BW #12: Tourism
This week, I'm traveling to the US to attend PyCon in Salt Lake City. What changes do we see in these numbers over time?
This week, I'm in Salt Lake City for PyCon US 2023! I was trying to think of an appropriate topic while packing for the long trip to from Israel to the US, and then saw a report in the Washington Post about how many tourists are now entering the US (https://www.washingtonpost.com/business/2023/04/14/foreign-toursts-america), and how trends have changed over the years.
So in honor of so many people making their way to Salt Lake City for PyCon, I decided to look at tourism numbers in the US. FYI, I don't believe that I'm included in these numbers, since I'm a US citizen.
The numbers come from the International Trade Administration, part of the US Commerce Department. They keep track of many trade-related numbers, and since tourism is a major part of US trade, they keep track of tourists, too. Their “arrivals program” has been tracking the number and origin of tourists every month for more than 20 years, as described here: https://www.trade.gov/i-94-arrivals-program
Data and questions
This week, we're going to look at monthly arrivals by plane from outside of the United States. I'm warning you now that we're going to be working hard to clean this data up, in order to analyze it. It might appear at first as though the data is nice and tidy, but bringing it into Pandas will be a bit painful.
Once we get over that hump, we'll be able to find out some interesting things about where people come from when they visit the US, and how that has changed over the years.
The data is in a single Excel spreadsheet, containing monthly arrivals by airplane into the US starting in the year 2000. You can get it from:
/content/files/sites/default/files/2022-02/monthly-arrivals-2000-present.xlsx
We'll start by taking this file and turning it into two data frames:
- In the smaller data frame (countries_df), there are only two columns. The index contains country names, and the one non-index data column (region) comes from Excel's column B. You'll have to ignore a bunch of blank/empty rows in the Excel spreadsheet.
- In the larger data frame (travel_df), there are many columns, once for each monthly report. Make the index the same as in countries_df, with country names from Excel's column B. The other columns will all be datetime values, with a year and month. (The day doesn’t matter, and the time will always be midnight.)
As promised, there will be some cleaning to do to create travel_df:
- The final columns in the file have the word “Preliminary”; that word should be stripped.
- All column names/headers should be turned into datetime objects. Remove any columns whose names that cannot be turned into datetimes.
- In the data, replace any instances of ' - ' (i.e., a string containing one space, a minus sign, and three spaces with 0.

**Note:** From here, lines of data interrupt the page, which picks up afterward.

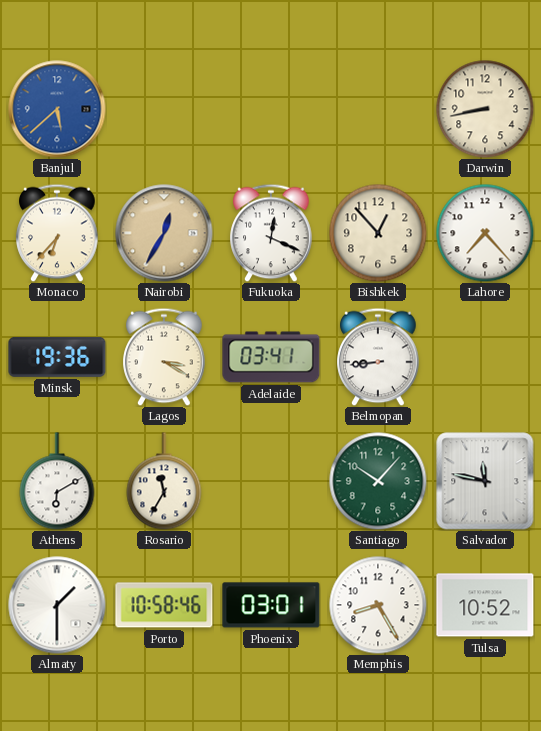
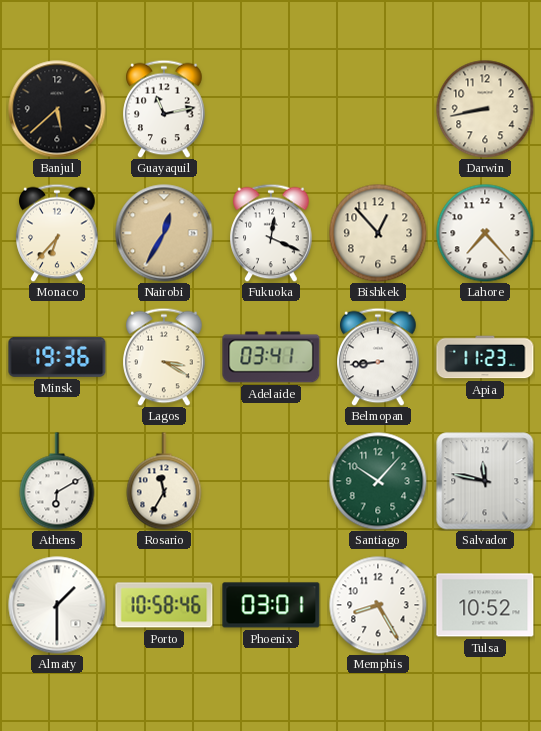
Banjul dial: blue -> black
Guayaquil: none -> 11:13
Apia: none -> 11:23
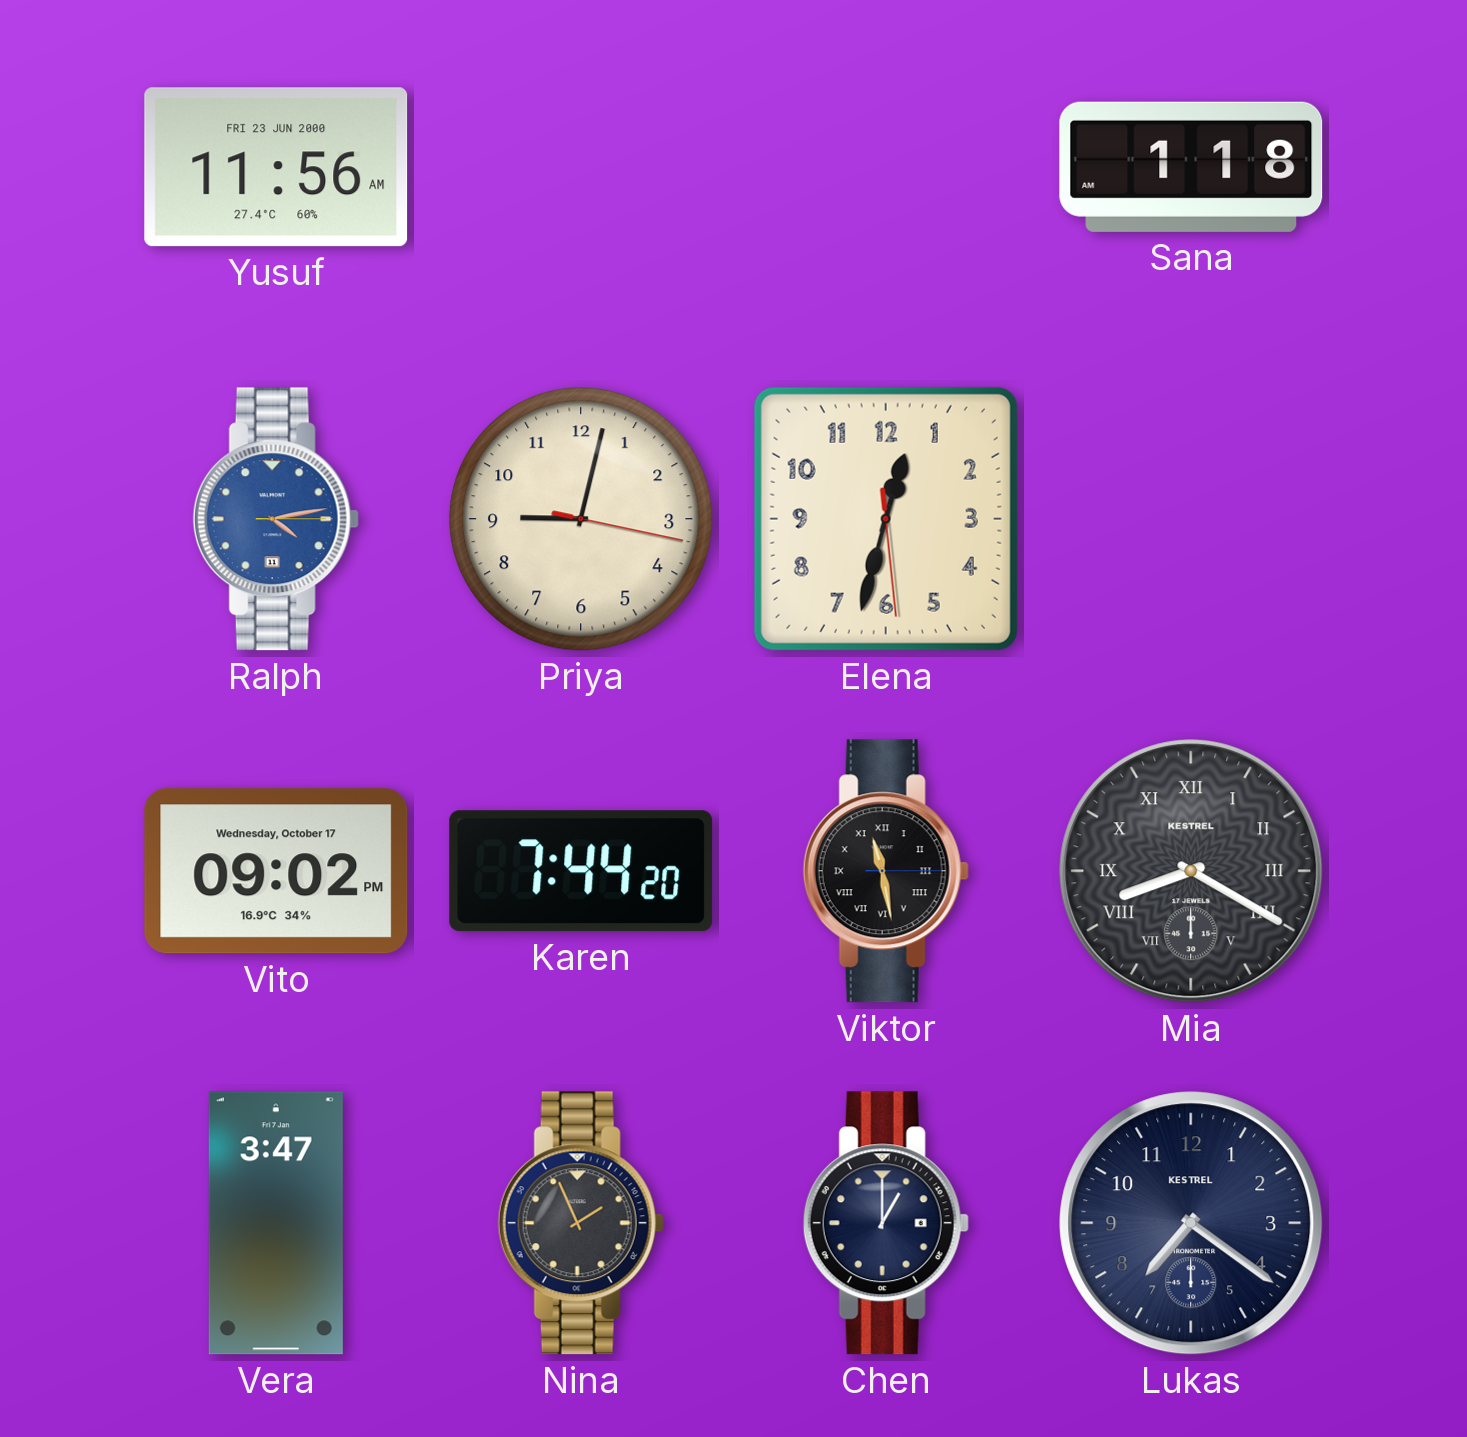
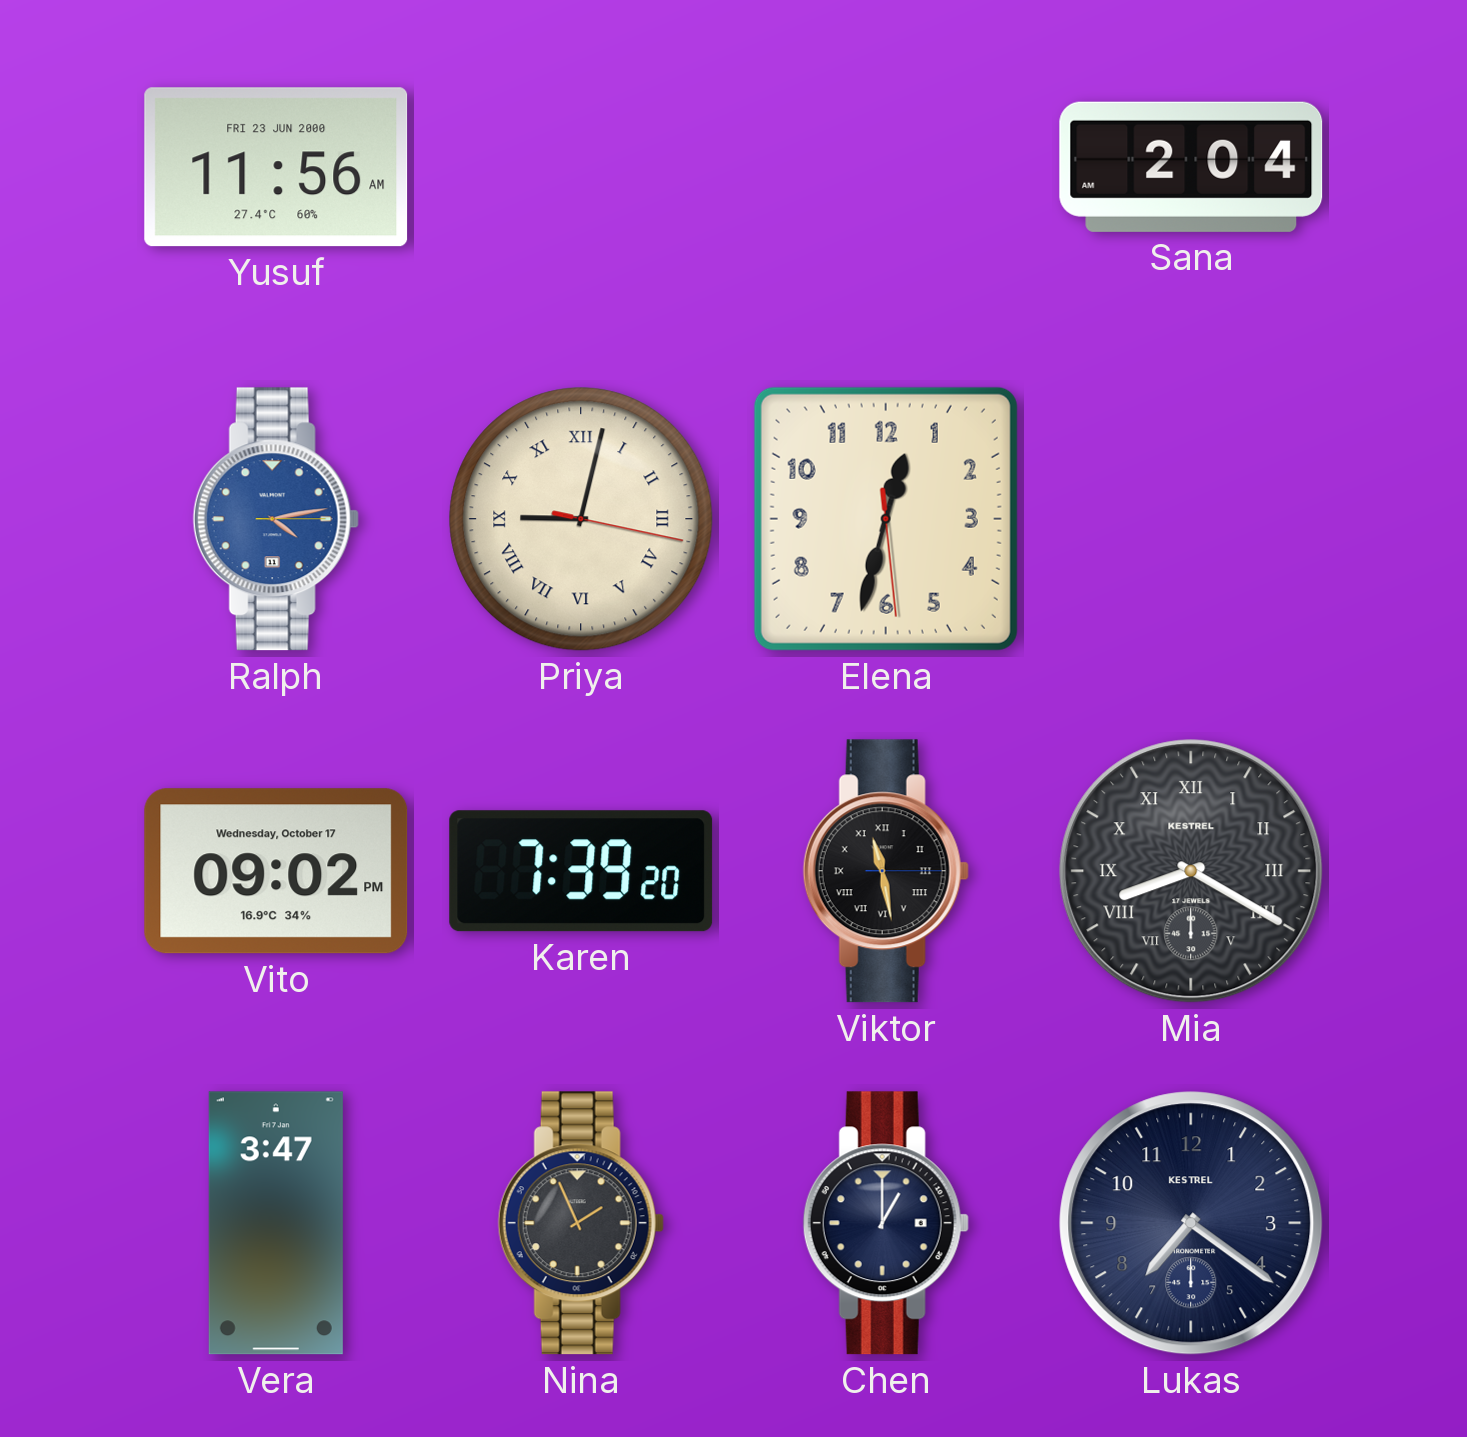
Sana: 1:18 -> 2:04
Priya numerals: Arabic -> Roman
Karen: 7:44 -> 7:39
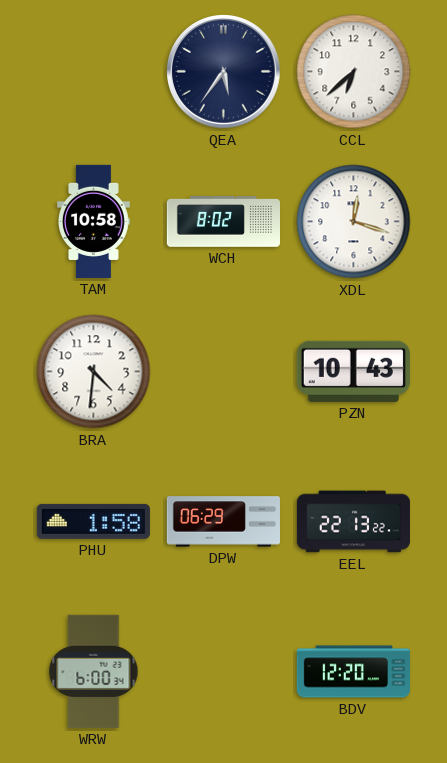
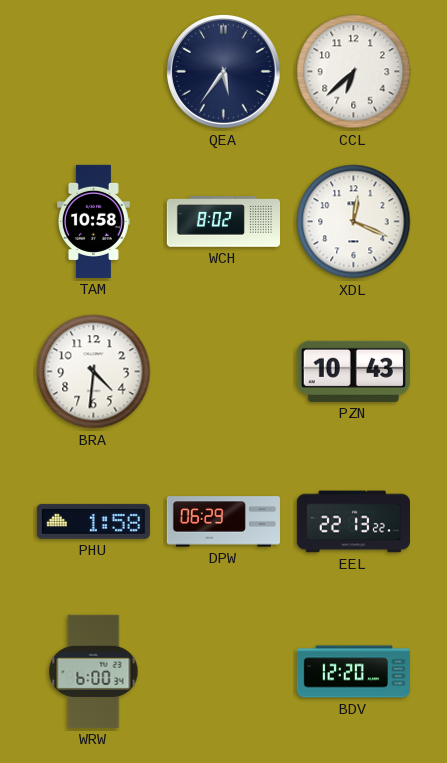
XDL: 12:18 -> 12:19
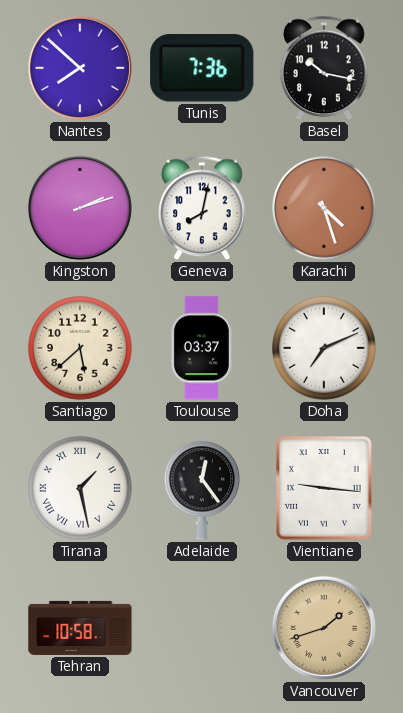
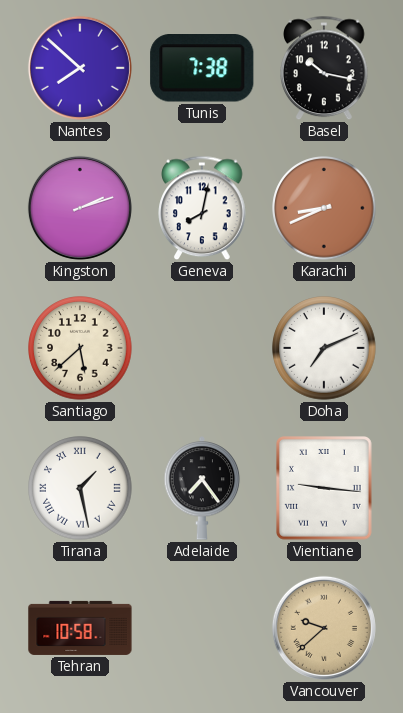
Tunis: 7:36 -> 7:38
Karachi: 4:27 -> 8:41
Toulouse: 03:37 -> none
Adelaide: 12:24 -> 7:24
Vancouver: 1:42 -> 9:38
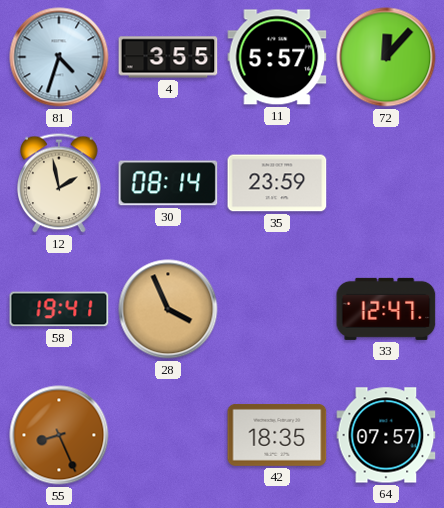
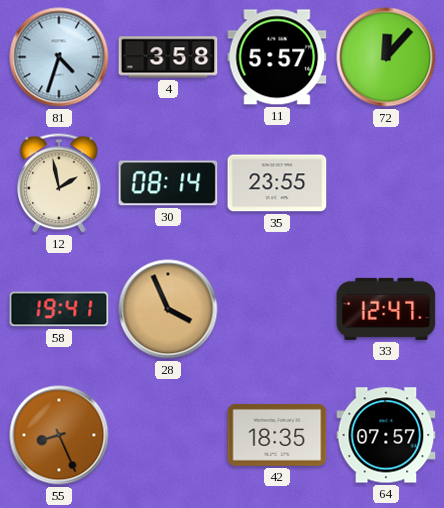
4: 3:55 -> 3:58
35: 23:59 -> 23:55
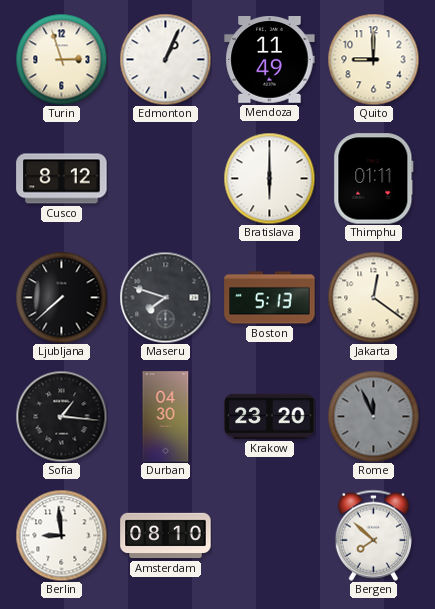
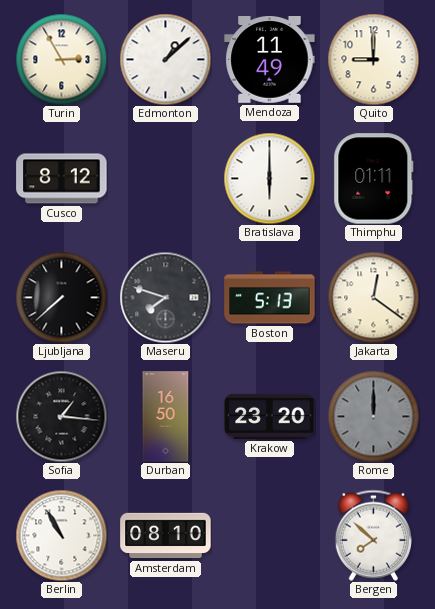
Turin: 2:57 -> 2:55
Edmonton: 1:04 -> 1:08
Durban: 04:30 -> 16:50
Rome: 11:56 -> 12:00
Berlin: 8:59 -> 10:55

- In the data, replace NaN with 0.
- Set the dtype of all columns to int.
Note: For reasons I still don't understand, the dates in our columns are being interpreted by Pandas as being of a certain year and month (as written), and then with increasing days, starting with 1. So column 20 will be listed as the 20th of the month, and column 30 will be listed as being on the 30th of the month. This shouldn't affect things.
Now let's ask some more general questions:
- In the most recent report, which 10 countries had the greatest number of tourists enter the US?
- In the first report, which 10 countries had the greatest number of tourists enter the US?